(Collected data):
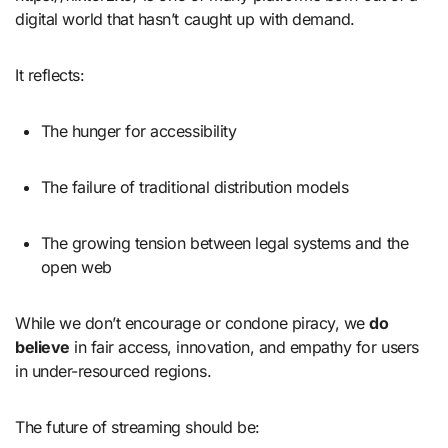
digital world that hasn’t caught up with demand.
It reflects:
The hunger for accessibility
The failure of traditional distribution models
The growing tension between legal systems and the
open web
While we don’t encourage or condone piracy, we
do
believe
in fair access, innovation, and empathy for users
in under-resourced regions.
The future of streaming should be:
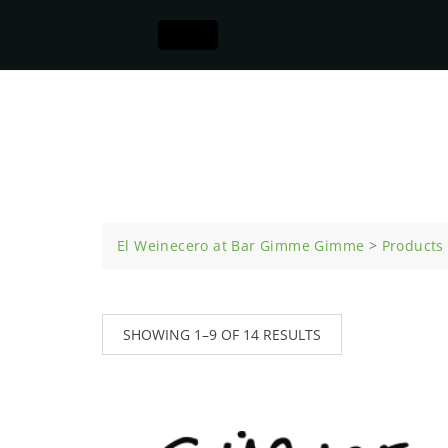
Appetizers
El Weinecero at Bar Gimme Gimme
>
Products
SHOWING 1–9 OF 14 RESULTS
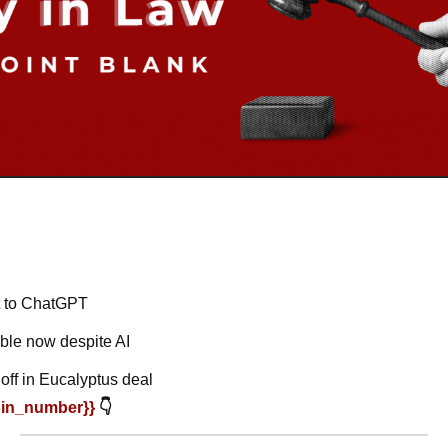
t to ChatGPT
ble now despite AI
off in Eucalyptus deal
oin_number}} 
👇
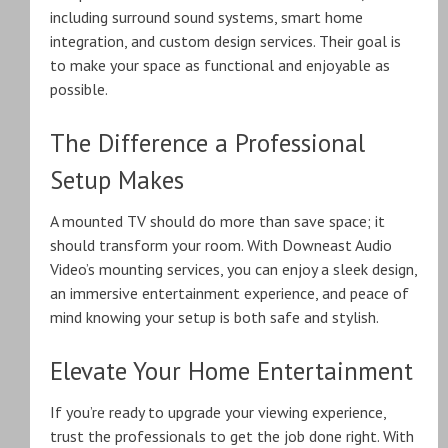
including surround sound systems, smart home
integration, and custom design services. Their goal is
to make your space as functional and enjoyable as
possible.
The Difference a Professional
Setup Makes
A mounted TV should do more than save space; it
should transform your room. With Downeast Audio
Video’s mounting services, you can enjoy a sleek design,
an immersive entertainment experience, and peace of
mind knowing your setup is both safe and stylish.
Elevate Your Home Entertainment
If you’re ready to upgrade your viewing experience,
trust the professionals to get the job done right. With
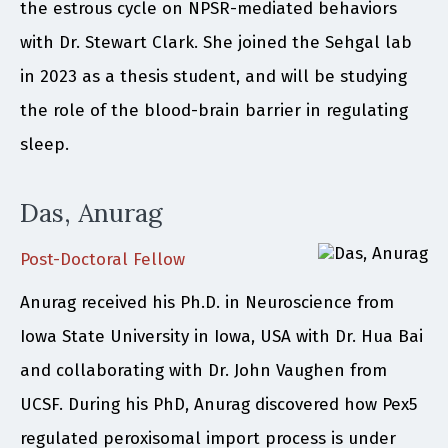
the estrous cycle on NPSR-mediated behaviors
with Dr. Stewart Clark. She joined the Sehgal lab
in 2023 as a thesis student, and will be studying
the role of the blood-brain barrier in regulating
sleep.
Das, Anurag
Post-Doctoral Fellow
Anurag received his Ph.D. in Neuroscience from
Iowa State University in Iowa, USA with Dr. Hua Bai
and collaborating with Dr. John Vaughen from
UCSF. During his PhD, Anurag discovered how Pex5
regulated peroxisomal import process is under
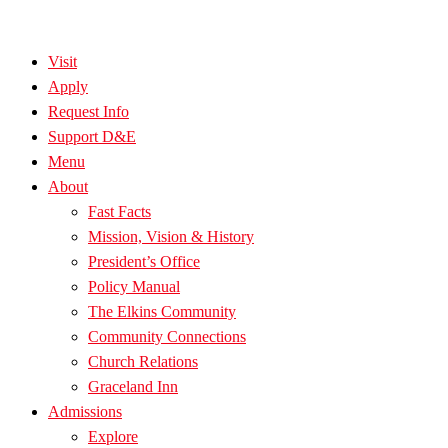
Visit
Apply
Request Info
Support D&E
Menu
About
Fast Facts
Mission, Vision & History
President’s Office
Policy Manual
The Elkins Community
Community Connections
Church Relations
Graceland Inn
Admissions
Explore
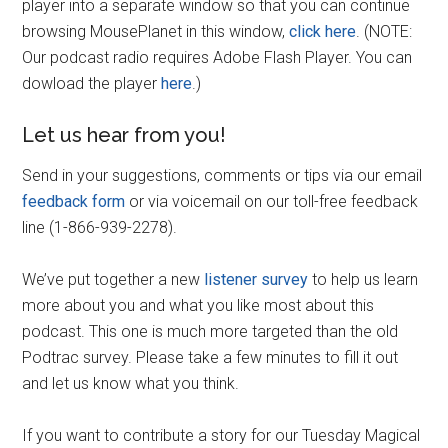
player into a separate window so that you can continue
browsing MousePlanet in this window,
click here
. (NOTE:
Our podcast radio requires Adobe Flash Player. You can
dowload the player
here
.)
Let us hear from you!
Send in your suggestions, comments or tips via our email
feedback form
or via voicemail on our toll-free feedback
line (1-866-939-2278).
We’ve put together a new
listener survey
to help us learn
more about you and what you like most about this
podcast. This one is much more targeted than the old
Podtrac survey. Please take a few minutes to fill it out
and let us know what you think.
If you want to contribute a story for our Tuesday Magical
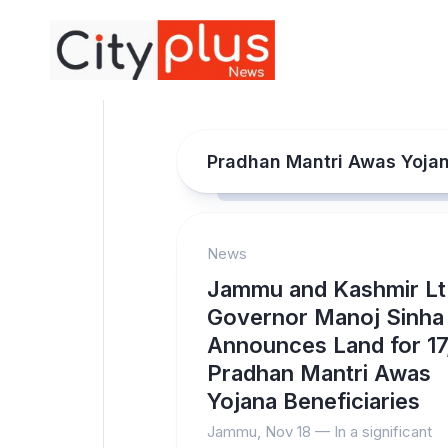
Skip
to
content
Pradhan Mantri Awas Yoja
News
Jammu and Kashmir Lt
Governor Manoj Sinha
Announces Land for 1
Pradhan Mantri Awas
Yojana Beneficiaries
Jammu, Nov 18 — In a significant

(Required work): Copy every line of the records exactly as it is written, but not the pictures.

(Exercise output):
digital world that hasn’t caught up with demand.
It reflects:
The hunger for accessibility
The failure of traditional distribution models
The growing tension between legal systems and the
open web
While we don’t encourage or condone piracy, we
do
believe
in fair access, innovation, and empathy for users
in under-resourced regions.
The future of streaming should be:
Appetizers
El Weinecero at Bar Gimme Gimme
>
Products
SHOWING 1–9 OF 14 RESULTS
t to ChatGPT
ble now despite AI
off in Eucalyptus deal
oin_number}} 
👇
including surround sound systems, smart home
integration, and custom design services. Their goal is
to make your space as functional and enjoyable as
possible.
The Difference a Professional
Setup Makes
A mounted TV should do more than save space; it
should transform your room. With Downeast Audio
Video’s mounting services, you can enjoy a sleek design,
an immersive entertainment experience, and peace of
mind knowing your setup is both safe and stylish.
Elevate Your Home Entertainment
If you’re ready to upgrade your viewing experience,
trust the professionals to get the job done right. With
the estrous cycle on NPSR-mediated behaviors
with Dr. Stewart Clark. She joined the Sehgal lab
in 2023 as a thesis student, and will be studying
the role of the blood-brain barrier in regulating
sleep.
Das, Anurag
Post-Doctoral Fellow
Anurag received his Ph.D. in Neuroscience from
Iowa State University in Iowa, USA with Dr. Hua Bai
and collaborating with Dr. John Vaughen from
UCSF. During his PhD, Anurag discovered how Pex5
regulated peroxisomal import process is under
Visit
Apply
Request Info
Support D&E
Menu
About
Fast Facts
Mission, Vision & History
President’s Office
Policy Manual
The Elkins Community
Community Connections
Church Relations
Graceland Inn
Admissions
Explore
player into a separate window so that you can continue
browsing MousePlanet in this window,
click here
. (NOTE:
Our podcast radio requires Adobe Flash Player. You can
dowload the player
here
.)
Let us hear from you!
Send in your suggestions, comments or tips via our email
feedback form
or via voicemail on our toll-free feedback
line (1-866-939-2278).
We’ve put together a new
listener survey
to help us learn
more about you and what you like most about this
podcast. This one is much more targeted than the old
Podtrac survey. Please take a few minutes to fill it out
and let us know what you think.
If you want to contribute a story for our Tuesday Magical
Skip
to
content
Pradhan Mantri Awas Yoja
News
Jammu and Kashmir Lt
Governor Manoj Sinha
Announces Land for 1
Pradhan Mantri Awas
Yojana Beneficiaries
Jammu, Nov 18 — In a significant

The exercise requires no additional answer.